- _ASSIGNMENT_: Whenever the word "secondes" turns up in a line of the data below, copy that line.

[[ RECORDS PROVIDED open ]]

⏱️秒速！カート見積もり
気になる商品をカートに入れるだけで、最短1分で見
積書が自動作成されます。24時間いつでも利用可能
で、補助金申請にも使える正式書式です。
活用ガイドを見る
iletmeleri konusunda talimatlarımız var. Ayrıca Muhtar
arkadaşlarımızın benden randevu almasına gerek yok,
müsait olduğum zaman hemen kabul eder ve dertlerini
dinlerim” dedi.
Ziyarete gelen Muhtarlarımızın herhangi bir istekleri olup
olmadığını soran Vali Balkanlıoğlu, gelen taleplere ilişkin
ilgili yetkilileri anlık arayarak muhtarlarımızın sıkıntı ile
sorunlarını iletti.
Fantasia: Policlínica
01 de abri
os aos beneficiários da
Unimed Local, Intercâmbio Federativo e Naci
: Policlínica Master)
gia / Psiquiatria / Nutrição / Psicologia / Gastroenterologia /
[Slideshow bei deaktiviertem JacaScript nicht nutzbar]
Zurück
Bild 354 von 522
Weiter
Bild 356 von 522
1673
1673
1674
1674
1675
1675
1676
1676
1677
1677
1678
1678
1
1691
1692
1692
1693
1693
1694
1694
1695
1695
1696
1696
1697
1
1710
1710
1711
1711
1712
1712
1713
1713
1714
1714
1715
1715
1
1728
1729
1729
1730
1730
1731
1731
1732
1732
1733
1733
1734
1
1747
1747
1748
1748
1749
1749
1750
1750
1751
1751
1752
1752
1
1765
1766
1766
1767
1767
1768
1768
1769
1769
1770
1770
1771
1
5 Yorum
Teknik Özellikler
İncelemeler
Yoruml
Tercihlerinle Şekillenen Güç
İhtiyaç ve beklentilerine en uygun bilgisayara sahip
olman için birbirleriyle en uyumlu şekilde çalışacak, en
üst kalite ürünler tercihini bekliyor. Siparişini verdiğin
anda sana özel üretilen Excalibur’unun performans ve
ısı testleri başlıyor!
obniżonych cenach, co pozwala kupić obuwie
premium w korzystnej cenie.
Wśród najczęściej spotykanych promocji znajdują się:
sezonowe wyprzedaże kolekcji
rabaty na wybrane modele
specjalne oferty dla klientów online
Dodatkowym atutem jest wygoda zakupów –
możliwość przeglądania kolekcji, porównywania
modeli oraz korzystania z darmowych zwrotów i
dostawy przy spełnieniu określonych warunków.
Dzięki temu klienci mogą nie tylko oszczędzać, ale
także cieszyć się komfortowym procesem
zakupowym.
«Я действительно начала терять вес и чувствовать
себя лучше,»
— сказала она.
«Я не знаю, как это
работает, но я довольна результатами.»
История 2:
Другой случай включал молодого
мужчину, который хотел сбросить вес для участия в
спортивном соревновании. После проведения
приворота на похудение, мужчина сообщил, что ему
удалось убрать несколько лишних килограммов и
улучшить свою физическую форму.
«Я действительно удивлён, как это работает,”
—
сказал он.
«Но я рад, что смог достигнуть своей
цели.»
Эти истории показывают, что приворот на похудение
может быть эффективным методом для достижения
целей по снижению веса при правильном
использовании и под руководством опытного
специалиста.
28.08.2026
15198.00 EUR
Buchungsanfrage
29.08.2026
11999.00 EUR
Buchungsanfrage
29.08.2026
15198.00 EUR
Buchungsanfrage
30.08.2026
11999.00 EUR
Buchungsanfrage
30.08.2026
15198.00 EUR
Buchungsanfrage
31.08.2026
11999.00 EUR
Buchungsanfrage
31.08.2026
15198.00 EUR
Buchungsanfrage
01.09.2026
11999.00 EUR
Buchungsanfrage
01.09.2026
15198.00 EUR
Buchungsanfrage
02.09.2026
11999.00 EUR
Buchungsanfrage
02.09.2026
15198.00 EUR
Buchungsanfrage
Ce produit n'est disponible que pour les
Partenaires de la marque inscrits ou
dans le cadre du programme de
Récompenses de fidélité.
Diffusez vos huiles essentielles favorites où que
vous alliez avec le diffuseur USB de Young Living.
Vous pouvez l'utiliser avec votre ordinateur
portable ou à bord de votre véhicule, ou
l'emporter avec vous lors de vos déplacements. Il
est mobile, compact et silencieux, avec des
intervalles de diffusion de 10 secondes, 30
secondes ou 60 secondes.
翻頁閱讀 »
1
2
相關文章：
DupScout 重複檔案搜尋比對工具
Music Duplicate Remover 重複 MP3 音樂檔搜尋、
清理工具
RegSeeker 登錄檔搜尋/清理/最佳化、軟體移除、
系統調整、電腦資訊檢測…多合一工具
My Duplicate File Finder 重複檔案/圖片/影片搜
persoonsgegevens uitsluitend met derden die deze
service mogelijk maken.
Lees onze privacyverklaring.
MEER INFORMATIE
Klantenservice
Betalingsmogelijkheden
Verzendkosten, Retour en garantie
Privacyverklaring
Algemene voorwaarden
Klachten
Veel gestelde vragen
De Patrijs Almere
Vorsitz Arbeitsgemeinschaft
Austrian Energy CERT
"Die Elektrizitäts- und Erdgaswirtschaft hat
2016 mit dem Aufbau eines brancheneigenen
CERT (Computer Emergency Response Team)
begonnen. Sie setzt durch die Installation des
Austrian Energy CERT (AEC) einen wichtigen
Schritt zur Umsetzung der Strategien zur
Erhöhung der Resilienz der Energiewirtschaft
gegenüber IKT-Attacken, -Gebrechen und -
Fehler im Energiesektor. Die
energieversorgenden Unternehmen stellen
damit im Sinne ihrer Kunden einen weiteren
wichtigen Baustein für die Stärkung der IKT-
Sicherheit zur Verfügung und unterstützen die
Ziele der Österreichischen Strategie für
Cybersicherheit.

[[ RECORDS PROVIDED closed ]]

- _RESPONSE_:
intervalles de diffusion de 10 secondes, 30
secondes ou 60 secondes.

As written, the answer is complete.